* _What is needed_: Find every line in the records below that contains "备件出库", and copy it.

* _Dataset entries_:
==================================================

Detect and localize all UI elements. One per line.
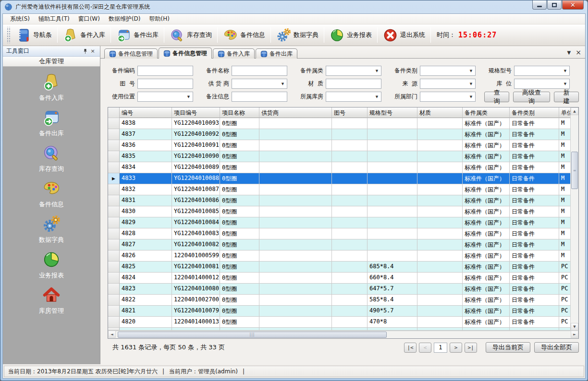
select-2-2[interactable]: ▼ — [326, 92, 381, 102]
toolbar-button-7[interactable]: 退出系统 — [379, 26, 429, 45]
table-cell — [259, 195, 332, 206]
toolbar-button-0[interactable]: 导航条 — [12, 26, 56, 45]
menu-item-2[interactable]: 窗口(W) — [74, 13, 104, 24]
dock-item-1[interactable]: 备件出库 — [3, 108, 100, 138]
last-page-button[interactable]: >| — [465, 343, 477, 353]
input-2-1[interactable] — [232, 92, 287, 102]
dock-item-4[interactable]: 数据字典 — [3, 215, 100, 244]
export-all-pages-button[interactable]: 导出全部页 — [534, 342, 579, 353]
toolbar-button-5[interactable]: 数据字典 — [272, 26, 323, 45]
tab-0[interactable]: 备件信息管理 — [104, 48, 158, 59]
export-current-page-button[interactable]: 导出当前页 — [486, 342, 530, 353]
dock-item-6[interactable]: 库房管理 — [3, 286, 100, 315]
column-header-7[interactable]: 备件属类 — [463, 107, 510, 118]
vertical-scroll-thumb[interactable]: ≡ — [571, 152, 578, 189]
pin-icon[interactable] — [81, 48, 89, 55]
table-row[interactable]: 4834YG122040100890型圈标准件（国产）日常备件M — [108, 162, 570, 173]
select-0-2[interactable]: ▼ — [326, 66, 381, 76]
menu-item-0[interactable]: 系统(S) — [6, 13, 34, 24]
minimize-button[interactable] — [532, 0, 547, 10]
input-1-0[interactable] — [137, 79, 193, 89]
scroll-right-icon[interactable]: ► — [571, 331, 578, 338]
table-row[interactable]: 4836YG122040100910型圈标准件（国产）日常备件M — [108, 140, 570, 151]
select-1-1[interactable]: ▼ — [232, 79, 287, 89]
table-cell: 470*8 — [368, 317, 417, 328]
column-header-4[interactable]: 图号 — [332, 107, 368, 118]
tab-2[interactable]: 备件入库 — [213, 48, 255, 59]
table-row[interactable]: 4823YG122040100800型圈647*5.7标准件（国产）日常备件PC — [108, 284, 570, 295]
tab-3[interactable]: 备件出库 — [256, 48, 297, 59]
toolbar-grip[interactable] — [6, 27, 10, 43]
column-header-9[interactable]: 单位 — [559, 107, 571, 118]
select-2-3[interactable]: ▼ — [420, 92, 476, 102]
column-header-8[interactable]: 备件类别 — [510, 107, 559, 118]
chevron-down-icon[interactable]: ▼ — [567, 49, 571, 56]
toolbar-button-6[interactable]: 业务报表 — [325, 26, 376, 45]
column-header-3[interactable]: 供货商 — [259, 107, 332, 118]
dock-item-0[interactable]: 备件入库 — [3, 73, 100, 102]
scroll-left-icon[interactable]: ◄ — [108, 331, 116, 338]
next-page-button[interactable]: > — [450, 343, 462, 353]
column-header-6[interactable]: 材质 — [417, 107, 463, 118]
horizontal-scrollbar[interactable]: ◄ ||| ► — [108, 331, 578, 338]
toolbar-button-4[interactable]: 备件信息 — [219, 26, 270, 45]
select-0-4[interactable]: ▼ — [514, 66, 570, 76]
column-header-2[interactable]: 项目名称 — [220, 107, 259, 118]
table-row[interactable]: 4830YG122040100850型圈标准件（国产）日常备件M — [108, 206, 570, 217]
new-button[interactable]: 新建 — [554, 92, 579, 102]
select-0-3[interactable]: ▼ — [420, 66, 476, 76]
table-row[interactable]: 4825YG122040100810型圈685*8.4标准件（国产）日常备件PC — [108, 262, 570, 273]
table-row[interactable]: 4827YG122040100820型圈标准件（国产）日常备件M — [108, 239, 570, 250]
dock-close-icon[interactable]: × — [89, 48, 97, 55]
table-cell — [332, 250, 368, 262]
table-row[interactable]: 4837YG122040100920型圈标准件（国产）日常备件M — [108, 129, 570, 140]
menu-item-4[interactable]: 帮助(H) — [145, 13, 174, 24]
toolbar-button-3[interactable]: 库存查询 — [165, 26, 216, 45]
table-row[interactable]: 482412204014000120型圈660*8.4标准件（国产）日常备件PC — [108, 273, 570, 284]
select-2-0[interactable]: ▼ — [137, 92, 193, 102]
query-button[interactable]: 查询 — [484, 92, 509, 102]
tab-1[interactable]: 备件信息管理 — [159, 48, 212, 59]
table-row[interactable]: ▶4833YG122040100880型圈标准件（国产）日常备件M — [108, 173, 570, 184]
toolbar-button-2[interactable]: 备件出库 — [112, 26, 163, 45]
dock-item-5[interactable]: 业务报表 — [3, 250, 100, 280]
select-1-3[interactable]: ▼ — [420, 79, 476, 89]
horizontal-scroll-thumb[interactable]: ||| — [118, 332, 387, 338]
table-row[interactable]: 4838YG122040100930型圈标准件（国产）日常备件M — [108, 118, 570, 129]
menu-item-1[interactable]: 辅助工具(T) — [34, 13, 74, 24]
table-row[interactable]: 4835YG122040100900型圈标准件（国产）日常备件M — [108, 151, 570, 162]
column-header-0[interactable]: 编号 — [120, 107, 172, 118]
input-1-2[interactable] — [326, 79, 381, 89]
table-row[interactable]: 4828YG122040100830型圈标准件（国产）日常备件M — [108, 228, 570, 239]
window-body: 系统(S)辅助工具(T)窗口(W)数据维护(D)帮助(H) 导航条备件入库备件出… — [2, 13, 586, 379]
advanced-query-button[interactable]: 高级查询 — [513, 92, 550, 102]
table-row[interactable]: 4832YG122040100870型圈标准件（国产）日常备件M — [108, 184, 570, 195]
column-header-5[interactable]: 规格型号 — [368, 107, 417, 118]
input-0-0[interactable] — [137, 66, 193, 76]
first-page-button[interactable]: |< — [404, 343, 416, 353]
table-row[interactable]: 4831YG122040100860型圈标准件（国产）日常备件M — [108, 195, 570, 206]
table-row[interactable]: 4829YG122040100840型圈标准件（国产）日常备件M — [108, 217, 570, 228]
toolbar-button-1[interactable]: 备件入库 — [59, 26, 110, 45]
dock-group-header[interactable]: 仓库管理 — [3, 57, 100, 67]
close-button[interactable]: ✕ — [562, 0, 584, 10]
scroll-down-icon[interactable]: ▼ — [571, 323, 578, 331]
select-1-4[interactable]: ▼ — [514, 79, 570, 89]
table-row[interactable]: 482612204010005990型圈标准件（国产）日常备件M — [108, 250, 570, 262]
dock-item-2[interactable]: 库存查询 — [3, 144, 100, 173]
input-0-1[interactable] — [232, 66, 287, 76]
table-cell: 标准件（国产） — [463, 284, 510, 295]
menu-item-3[interactable]: 数据维护(D) — [104, 13, 145, 24]
maximize-button[interactable] — [547, 0, 562, 10]
tab-close-icon[interactable]: × — [576, 49, 581, 56]
prev-page-button[interactable]: < — [419, 343, 431, 353]
table-row[interactable]: 482012204014000130型圈470*8标准件（国产）日常备件PC — [108, 317, 570, 328]
toolbar-button-label: 数据字典 — [294, 31, 318, 39]
table-row[interactable]: 4821YG122040100790型圈490*5.7标准件（国产）日常备件PC — [108, 306, 570, 317]
scroll-up-icon[interactable]: ▲ — [571, 107, 578, 115]
column-header-1[interactable]: 项目编号 — [172, 107, 220, 118]
vertical-scrollbar[interactable]: ▲ ≡ ▼ — [570, 107, 578, 331]
dock-item-3[interactable]: 备件信息 — [3, 179, 100, 209]
table-row[interactable]: 482212204010027000型圈585*8.4标准件（国产）日常备件PC — [108, 295, 570, 306]
page-number-input[interactable] — [434, 343, 447, 353]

==================================================

* _Answer area_:
dock-item-1[interactable]: 备件出库 — [3, 108, 100, 138]
tab-3[interactable]: 备件出库 — [256, 48, 297, 59]
toolbar-button-2[interactable]: 备件出库 — [112, 26, 163, 45]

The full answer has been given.